Dimensionality in Python

After we know how to operate with vectors and matrices in SuperCollider, we now want to compare it with its counterparts in Python. Although Python is a battery included language (meaning it has already a big built-in library), we still rely on an the third-party library called numpy when operating with matrices, vectors or more sophisticated mathematical expressions.

It is an unwritten rule to import numpy as np and for this course we will continue with this tradition.

import numpy as np
import matplotlib.pyplot as plt
import imageio

np.random.seed(42)

From scalar to vector to matrix

Scalar

We can either use the built in functions of Python to generate or transform a scalar or we can use the numpy equivalents are they are interchangeable on this level.

5
5
1.5
1.5

When we look up the definiton of the square root that for a \(x \in \mathbb{R}_{\geq 0}\) we can also write

\[ \sqrt{x} = x^{\frac{1}{2}} \]

which is motivated by the fact that \(\left( x^{\frac{1}{2}} \right)^2 = x^{2\frac{1}{2}} = x^{\frac{1}{1}} = x = \left( \sqrt{x} \right) ^2\).

We can use this convention to use the built in power calculation of Python to calculate a square root, but we cas also use the numpy function sqrt.

2.0**(0.5)
1.4142135623730951
np.sqrt(2.0, dtype=np.float128)
1.4142135623730950488

When using numpy we can also specify the resolution of the float variable - as a computer can only store 0 and 1 we need to find a mapping which translates this 0 and 1 to numbers between e.g. \(0\) and \(1\) - this is handled by floating point precission and by default Python useses 64 bits to store its floating points. With numpy we can define the type of variable we want to use for our calculation by the dtype argument - this will come handy later when working with neural networks.

Vector

As in SuperCollider we can use lists to represent a collection of scalars with fixed ordering. We can use the Python native lists to represent a vector

vector = [1, 2, 3]
vector
[1, 2, 3]

but we will rely more on the array functionality of numpy throughout this course.

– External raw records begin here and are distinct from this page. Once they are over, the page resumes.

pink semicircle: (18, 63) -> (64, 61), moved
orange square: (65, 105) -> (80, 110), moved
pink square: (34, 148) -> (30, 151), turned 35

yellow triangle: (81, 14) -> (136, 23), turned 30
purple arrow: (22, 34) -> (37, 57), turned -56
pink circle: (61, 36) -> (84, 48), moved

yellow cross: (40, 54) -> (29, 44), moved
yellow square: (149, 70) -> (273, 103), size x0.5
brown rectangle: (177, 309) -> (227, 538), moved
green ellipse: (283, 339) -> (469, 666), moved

np_vector = np.array([1, 2, 3])
np_vector
array([1, 2, 3])

Why we use this notation instead of the built in list will become more obvious when we want to interact with the vector.

vector*2
[1, 2, 3, 1, 2, 3]
np_vector*2
array([2, 4, 6])

Multiplying a scalar n to a internal list duplicates the list n times - this can come in handy when working with strings, but when working with mathematical objects we prefer to follow the mathematical interpretation of numpy - so from now on we will only focus on numpy.

When multiplying two vectors numpy performs a pairwise multiplication.

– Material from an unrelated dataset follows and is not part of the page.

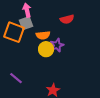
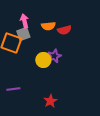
orange semicircle: (43, 35) -> (48, 26), moved
purple line: (16, 78) -> (13, 89), turned -48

np.array([1, 2, 3]) * np.array([-7, 8, 9])
array([-7, 16, 27])

Contrary to SuperCollider it does not allow us to perform this operation if the dimensions of the pairs do not match up.

np.array([1, 2, 3]) * np.array([5, 3])
---------------------------------------------------------------------------
ValueError                                Traceback (most recent call last)
<ipython-input-11-a800a3f18e3f> in <module>
----> 1 np.array([1, 2, 3]) * np.array([5, 3])

ValueError: operands could not be broadcast together with shapes (3,) (2,) 

Matrices

There are two ways to define a matrix in numpy - either by providing a list of list of scalars (like in SuperCollider) or using numpy built-in functions which generates a matrix by providing a size (sometimes this parameter is also called shape).

matrix_a = np.array([[1,2,3],[4,5,6],[7,8,9]])
matrix_a
array([[1, 2, 3],
       [4, 5, 6],
       [7, 8, 9]])
matrix_b = np.random.randint(low=0, high=20, size=(3, 3))
matrix_b
array([[ 6, 19, 14],
       [10,  7,  6],
       [18, 10, 10]])

We can also, just like with vectors, simply multiply a scalar to our matrix.

matrix_a * 2
array([[ 2,  4,  6],
       [ 8, 10, 12],
       [14, 16, 18]])

But when multiplying a matrix with another matrix we must pay attention as this does a pairwise multiplication as well - which is not how we defined matrix multiplication

matrix_a * matrix_a
array([[ 1,  4,  9],
       [16, 25, 36],
       [49, 64, 81]])

But numpy has a built-in function for matrix multiplication.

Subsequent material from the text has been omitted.